The complaint alleges that “in what appeared to be a race against” competitor ride share company Uber to be “first to list its shares on a public exchange,” the company went public in late March. The complaint alleges that among the “key selling points to IPO investors” was the company’s “focus on its market share and position.” The complaint also alleges that in the months leading up to the offering, the company acquired a bikeshare company, Motivate, to offer new transportation options to Lyft customers.

The complaint alleges that the Registration statements contained misleading statements about both the company’s market share and the company’s bikeshare initiative.
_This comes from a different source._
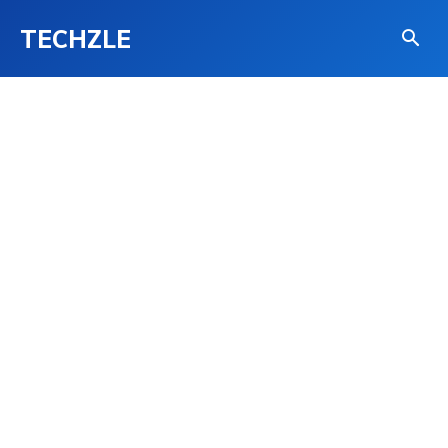
TECHZLE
The complaint alleges that the Registration Statement’s representations  was “materially inaccurate, misleading and/or incomplete because they failed to disclose, inter alia, that (1) more than 1,000 bicycles in Lyft’s rideshare program suffered from safety issues that would lead to their recall; and (2) Lyft’s ridesharing market position was overstated.”
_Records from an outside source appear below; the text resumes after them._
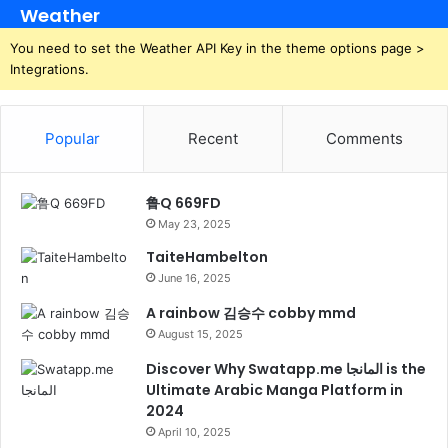
Weather
You need to set the Weather API Key in the theme options page >
Integrations.
Popular
Recent
Comments
鲁Q 669FD
May 23, 2025
TaiteHambelton
June 16, 2025
A rainbow 김승수 cobby mmd
August 15, 2025
Discover Why Swatapp.me المانجا is the
Ultimate Arabic Manga Platform in
2024
April 10, 2025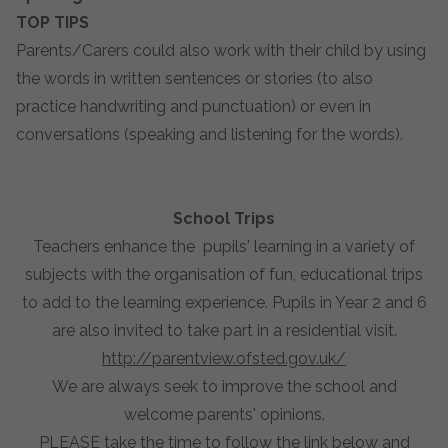
TOP TIPS
Parents/Carers could also work with their child by using
the words in written sentences or stories (to also
practice handwriting and punctuation) or even in
conversations (speaking and listening for the words).
School Trips
Teachers enhance the pupils' learning in a variety of
subjects with the organisation of fun, educational trips
to add to the learning experience. Pupils in Year 2 and 6
are also invited to take part in a residential visit.
http://parentview.ofsted.gov.uk/
We are always seek to improve the school and
welcome parents' opinions.
PLEASE take the time to follow the link below and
Interestingly, the complaint’s allegations that the company overstated its market share in the Registration Statement appears to be based in part on the statements that rival Uber made in its draft S-1 filed with the SEC on April 11, 2019. The complaint alleges that “Uber’s S-1 claimed a market share of greater than 65% in the United States and Canada, a claim that further undermined Lyft’s purported claim of 39% market share.”

Discussion

There is some irony in the complaint’s attempt to suggest that because Lyft was in a race with Uber to be the first to go public, the company may have been a little overly hasty. Whatever else one might say about this complaint, there is no doubt that it was filed hastily.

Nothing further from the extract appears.